あの日、わたしは人生の川にフラッグを立てました/姫乃たま

 自分を好きになってくれない人や身勝手な人ばかり好きになり、不安定な恋愛関係に陥ってしまう女性たちへ。
「私は最初から私を好きじゃなかった」――自己肯定感の低い著者が、永遠なるもの(なくしてしまったもの、なくなってしまったもの、はなから自分が持っていなかったもの)に思いを馳せることで、自分を好きになれない理由を探っていくエッセイ。

永遠なるものたち017「人生」

少女が岩をジャンプしながら川遊びをしている画像

 あの時のことは、はっきり覚えています。私は靴下を履くのが苦手で、小学校に行く日の朝、ベッドに腰掛けて、このまま眠りたいと思いながら、抱えた片膝に顎を乗せて、くしゅくしゅにした靴下をつま先に引っ掛けたまま、ぼんやりしていました。
あと一息、ベッドから足の裏を少し浮かせて、靴下をくるぶしの上まで引っ張るのが、気の遠くなる動きに思えます。

 小学生の時、朝の支度ほどめんどうなものはありませんでした。なにせ最初から最後まで眠たいままなのです。
寝起きで気が進まない時の食パンはもそもそしているし、かと言って、朝のうちに食べておかなければ、お昼までにお腹が空いてしまう困ったものでした。ランドセルの中身を確認する時や、今日の服を選ぶ時もなかなかに大変で、しゃがんだまま少しでも気を抜いたら、後ろに転がってそのまま眠ってしまいそうです。

 そして一番に大変なのが、靴下を履く時でした。私の場合、顔を洗って、朝食をとって、忘れ物がないか確認しても、徐々に目が覚めるということがなかったので、靴下を履くためにベッドに腰掛けると(腰掛けなければいいのですが、もしかしたら何かが起きてこのまま眠っていいことになるかもしれません。本当は日曜日だったとか)、さあ大変です。

 このまま眠ってしまいたい気持ちと、それからもう少しで家を出なければいけない寂しさとも戦わなければいけないので、せめて布団の中がまだ暖かいのか確認しないように(そんなことをしたら終わりです)、動かずぼんやりするしかありません。

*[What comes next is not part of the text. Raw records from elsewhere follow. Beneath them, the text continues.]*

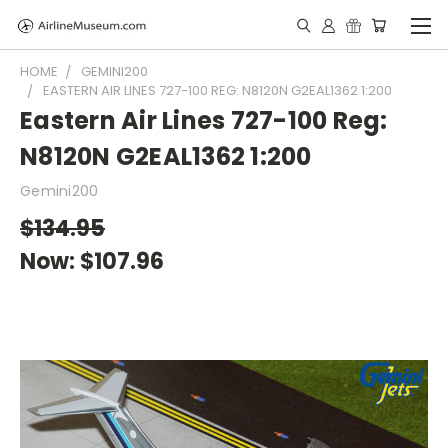
HOME
GEMINI200
EASTERN AIR LINES 727-100 REG: N8120N G2EAL1362 1:200
Eastern Air Lines 727-100 Reg:
N8120N G2EAL1362 1:200
Gemini200
$134.95
Now:
$107.96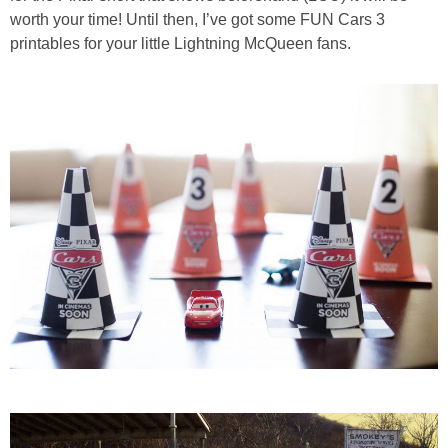
PRINTABLES
worth your time! Until then, I’ve got some FUN Cars 3
printables for your little Lightning McQueen fans.
STAR WARS
DISNEY
Policies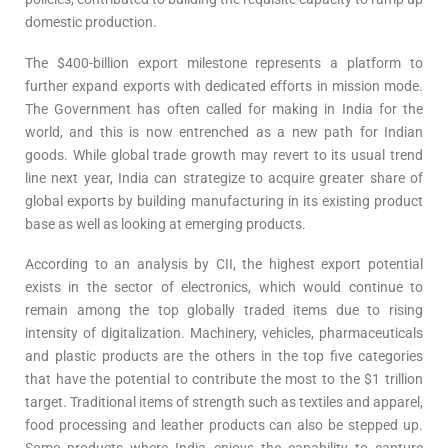
domestic production.
The $400-billion export milestone represents a platform to
further expand exports with dedicated efforts in mission mode.
The Government has often called for making in India for the
world, and this is now entrenched as a new path for Indian
goods. While global trade growth may revert to its usual trend
line next year, India can strategize to acquire greater share of
global exports by building manufacturing in its existing product
base as well as looking at emerging products.
According to an analysis by CII, the highest export potential
exists in the sector of electronics, which would continue to
remain among the top globally traded items due to rising
intensity of digitalization. Machinery, vehicles, pharmaceuticals
and plastic products are the others in the top five categories
that have the potential to contribute the most to the $1 trillion
target. Traditional items of strength such as textiles and apparel,
food processing and leather products can also be stepped up.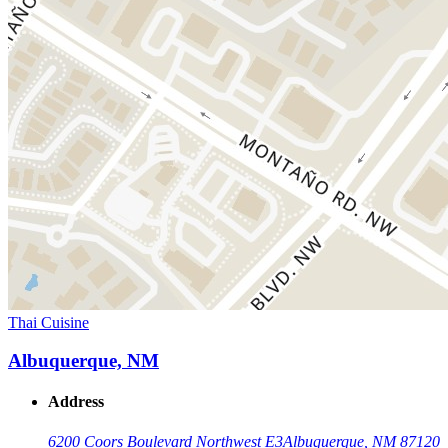
Thai Cuisine
Albuquerque, NM
Address
6200 Coors Boulevard Northwest E3
Albuquerque, NM 87120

 それであの日、私は靴下を履きかけたまま、人生の川にフラッグを立てました。

 私の中で、人生は川をイメージさせます。どこから始まったのかわからない川を、どうやって乗ったのかわからない木製の小舟に乗って、気がついたら流れていました。川には友人も知人も、家族もいなくて、小舟には私だけが乗っています。それをイメージする時、私は私の目線ではなくて、小舟の先端より少し上のところから、自分と小舟を見下ろしています。だから、これから進む方向は見えていません。

 小学校四年生だったあの朝、どうしてそんなことをしたのか、私はその川にフラッグを立ててみました。幼稚園に通っていた頃から、急に随分と時間が経ったように思えたので、フラッグを目印にしたら、今度振り返った時に面白いと思った気もします。小舟はするすると進んでいって、小さな川にはためく赤い旗から、少しずつ遠ざかっていきました。
きっとこの瞬間も、あっという間に昔のことになるんだろうな。そう思って、靴下を履いたのを覚えています。

 あれから大人になるにつれて、ちょっとだけ賢くなったので、忘れたくない素敵な瞬間に、わざと何度かフラッグを立ててみました。しかし、何気なく立ててみた最初のフラッグみたいにはならなくて、ほかの思い出と同じように、時間が経つと忘れてしまいます。

 だから、奇妙なことですが、私が昔のことを思い出す時はまず、あの朝に靴下を履いていた瞬間に一度戻るのです。別に構わないけれどなんだか少しだけ、まぬけです。